B cells play a crucial role in the pathogenesis of many autoimmune diseases. Selective targeting of those cells has recently been achieved by chimeric antibody against the Pan-B cell surface marker CD20 (rituximab). Recent studies have demonstrated the efficacy of rituximab in several refractory autoimmune diseases like atrophic arthritis, systemic lupus erythematosus, immune idiopathic thrombocytopenic purpura, chronic cold agglutinin disease, IgM-mediated neuropathies, and mixed cryoglobulinemia. People with rheumatic and musculoskeletal diseases managed with rituximab might have an increased risk for intense COVID- 19 as opposed to those managed with other treatments.
According to the Lancet Rheumatology, 35% of the patients treated with rituximab developed severe COVID-19, resulting in admission to the intensive care unit or death, compared to 11% in the group without rituximab. These resulted in a significant odds ratio of 3.26 after adjusting for factors such as age, sex, comorbidities, and corticosteroid treatment using the inverse probability method of treatment.
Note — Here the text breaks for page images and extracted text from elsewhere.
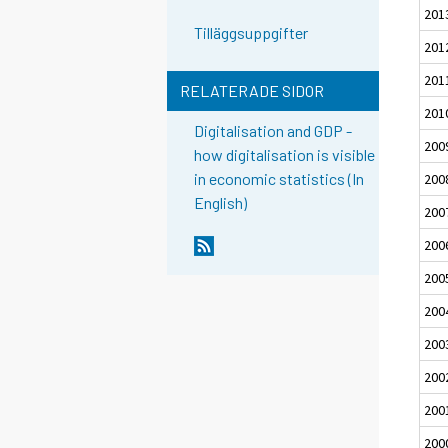
201
Tilläggsuppgifter
201
201
RELATERADE SIDOR
201
Digitalisation and GDP -
200
how digitalisation is visible
in economic statistics (In
200
English)
200
200
200
200
200
200
200
200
According to Avouac, these findings remained constant secondary evaluation of sixty-three rituximab-handled subjected who had been matched with 250 non-rituximab handled. using a propensity rating matching method.
Importantly, there were some crucial findings in those who received a newer infusion of rituximab for severe COVID-19 than those with mild or moderate disease. The median time between the last rituximab infusion and the onset of COVID-19 symptoms was approximately 30 days in patients with severe disease, compared to approximately 100 and 120 days in patients with mild and moderate disease, respectively. These results suggest direct drug accountability for the association between rituximab and severe COVID-19.
Judicious use of rituximab is needed in patients, specifically in the presence of other comorbidities such as rheumatic and musculoskeletal inflammatory conditions, which may increase the risk of adverse COVID-19 outcomes.
The investigators note that mortality rates in the rituximab group were numerically higher than in the non-rituximab group (21% vs. 7%), but the difference between the groups after adjusting for confounders did not reach statistical significance.
According to Maxime, if possible, it is recommended to suspend the infusion of rituximab in patients whose rheumatic disease is in remission, or a therapeutic alternative can be offered in patients with risk of COVID-19 disease persistence.
However, that the problem is more delicate in patients with systemic autoimmune diseases controlled by rituximab alone and suggests that it may be possible to administer rituximab without prior administration of corticosteroids since corticosteroid therapy has a higher risk is of adverse COVID-19 outcomes. Another option is to reduce the dose of rituximab by increasing the interval between infusions or by decreasing the dose of each infusion.